### Exercise brief:
The copy should begin at the line containing "le coût des travaux sera" and end at the last line of the material. Please reproduce those lines exactly and keep pictures out.

Dataset excerpts below:

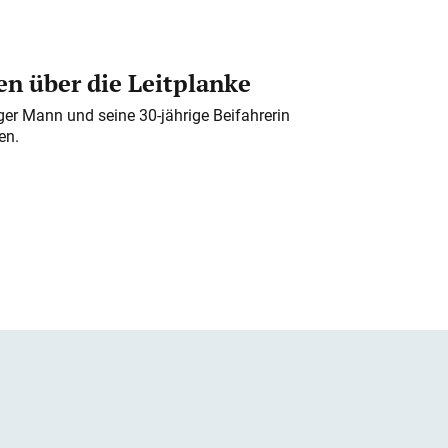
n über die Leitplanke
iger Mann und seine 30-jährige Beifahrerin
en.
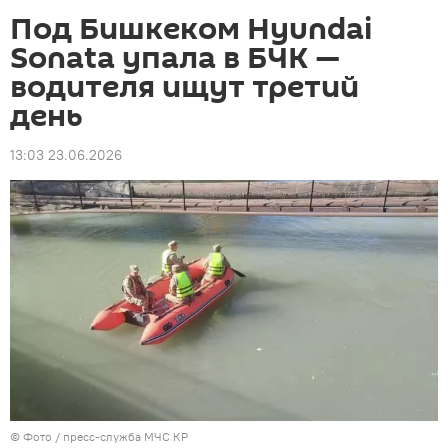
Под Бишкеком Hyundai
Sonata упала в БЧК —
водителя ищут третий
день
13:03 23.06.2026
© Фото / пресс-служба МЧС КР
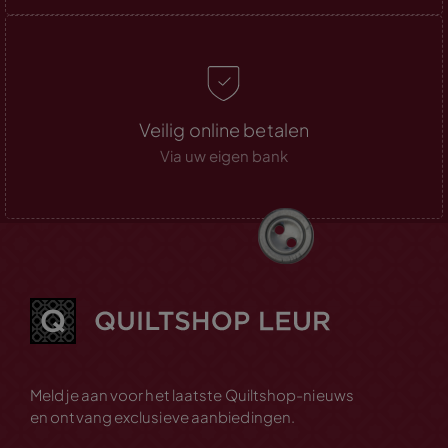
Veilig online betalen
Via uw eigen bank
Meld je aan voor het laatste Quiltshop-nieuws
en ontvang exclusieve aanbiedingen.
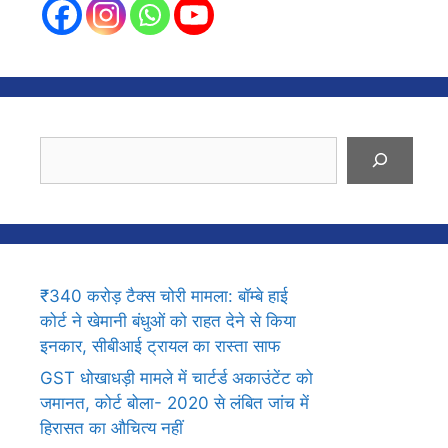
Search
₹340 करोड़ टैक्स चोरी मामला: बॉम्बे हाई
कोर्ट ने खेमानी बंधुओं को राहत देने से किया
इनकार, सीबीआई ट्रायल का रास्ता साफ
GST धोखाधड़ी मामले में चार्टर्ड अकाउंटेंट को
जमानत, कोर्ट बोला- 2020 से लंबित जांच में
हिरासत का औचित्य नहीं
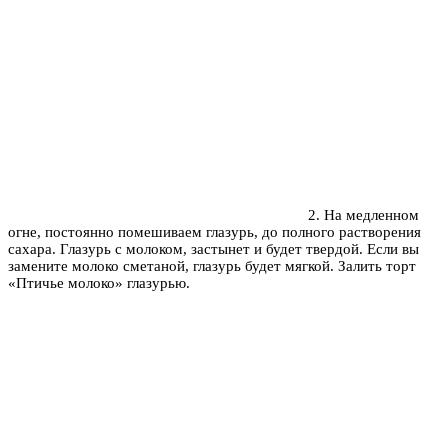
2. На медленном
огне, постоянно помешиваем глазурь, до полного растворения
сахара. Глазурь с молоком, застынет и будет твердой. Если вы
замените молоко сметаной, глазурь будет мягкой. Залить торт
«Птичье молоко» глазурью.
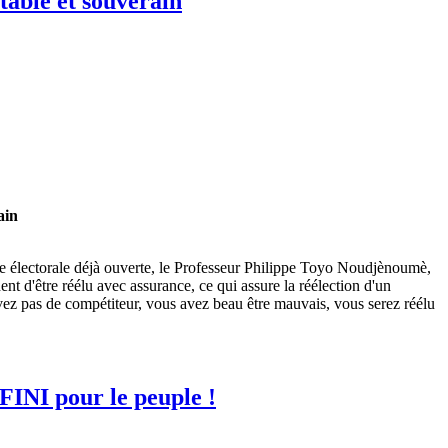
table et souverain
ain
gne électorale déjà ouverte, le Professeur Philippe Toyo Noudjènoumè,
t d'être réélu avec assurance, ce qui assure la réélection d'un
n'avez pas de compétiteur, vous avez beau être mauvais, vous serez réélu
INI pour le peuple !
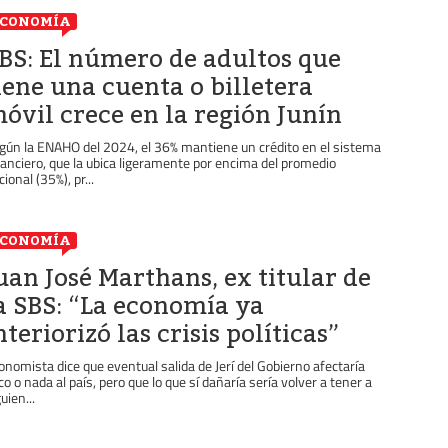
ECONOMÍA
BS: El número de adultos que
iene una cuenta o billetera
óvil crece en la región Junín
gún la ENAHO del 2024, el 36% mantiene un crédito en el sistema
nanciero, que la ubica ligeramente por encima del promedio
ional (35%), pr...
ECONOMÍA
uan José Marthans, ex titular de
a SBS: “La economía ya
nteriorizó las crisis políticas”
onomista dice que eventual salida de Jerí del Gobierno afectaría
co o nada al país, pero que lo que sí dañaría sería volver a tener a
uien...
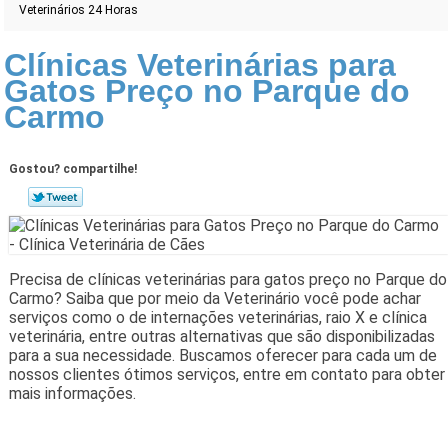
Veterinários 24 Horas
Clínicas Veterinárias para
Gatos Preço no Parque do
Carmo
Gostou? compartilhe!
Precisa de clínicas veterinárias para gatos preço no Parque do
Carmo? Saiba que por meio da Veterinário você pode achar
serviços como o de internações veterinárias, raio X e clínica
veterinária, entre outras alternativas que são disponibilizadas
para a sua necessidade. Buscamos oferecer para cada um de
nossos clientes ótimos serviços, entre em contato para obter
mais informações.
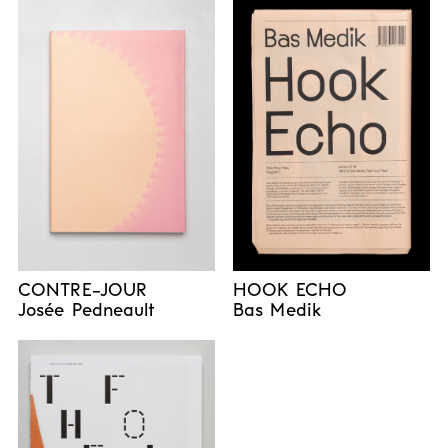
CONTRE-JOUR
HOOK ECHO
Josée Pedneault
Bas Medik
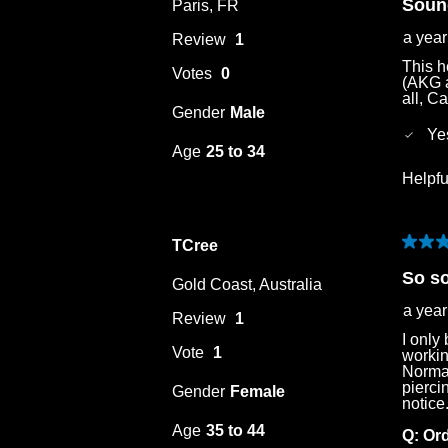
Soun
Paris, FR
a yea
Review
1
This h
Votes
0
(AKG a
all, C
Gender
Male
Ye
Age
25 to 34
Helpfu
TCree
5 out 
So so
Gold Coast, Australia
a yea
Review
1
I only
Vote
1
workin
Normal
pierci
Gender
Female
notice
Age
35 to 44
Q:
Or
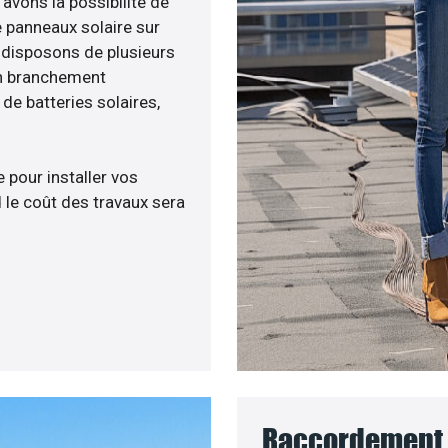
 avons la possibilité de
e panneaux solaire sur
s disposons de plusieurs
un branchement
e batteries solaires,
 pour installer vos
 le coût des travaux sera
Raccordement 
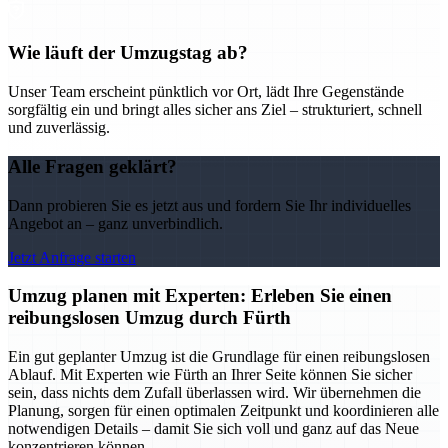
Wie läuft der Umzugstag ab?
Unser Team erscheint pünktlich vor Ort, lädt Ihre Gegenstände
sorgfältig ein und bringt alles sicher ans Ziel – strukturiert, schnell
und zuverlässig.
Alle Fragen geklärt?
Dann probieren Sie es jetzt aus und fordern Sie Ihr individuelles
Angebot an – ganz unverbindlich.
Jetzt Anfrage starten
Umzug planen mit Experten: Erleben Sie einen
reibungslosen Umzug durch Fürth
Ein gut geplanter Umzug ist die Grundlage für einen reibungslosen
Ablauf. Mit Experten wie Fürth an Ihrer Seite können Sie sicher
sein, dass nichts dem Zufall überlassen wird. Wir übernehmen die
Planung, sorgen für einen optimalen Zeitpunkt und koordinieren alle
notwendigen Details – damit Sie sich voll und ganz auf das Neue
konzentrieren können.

End of Dataset excerpts.

### Result for this task:
 le coût des travaux sera
Raccordement 
Wie läuft der Umzugstag ab?
Unser Team erscheint pünktlich vor Ort, lädt Ihre Gegenstände
sorgfältig ein und bringt alles sicher ans Ziel – strukturiert, schnell
und zuverlässig.
Alle Fragen geklärt?
Dann probieren Sie es jetzt aus und fordern Sie Ihr individuelles
Angebot an – ganz unverbindlich.
Jetzt Anfrage starten
Umzug planen mit Experten: Erleben Sie einen
reibungslosen Umzug durch Fürth
Ein gut geplanter Umzug ist die Grundlage für einen reibungslosen
Ablauf. Mit Experten wie Fürth an Ihrer Seite können Sie sicher
sein, dass nichts dem Zufall überlassen wird. Wir übernehmen die
Planung, sorgen für einen optimalen Zeitpunkt und koordinieren alle
notwendigen Details – damit Sie sich voll und ganz auf das Neue
konzentrieren können.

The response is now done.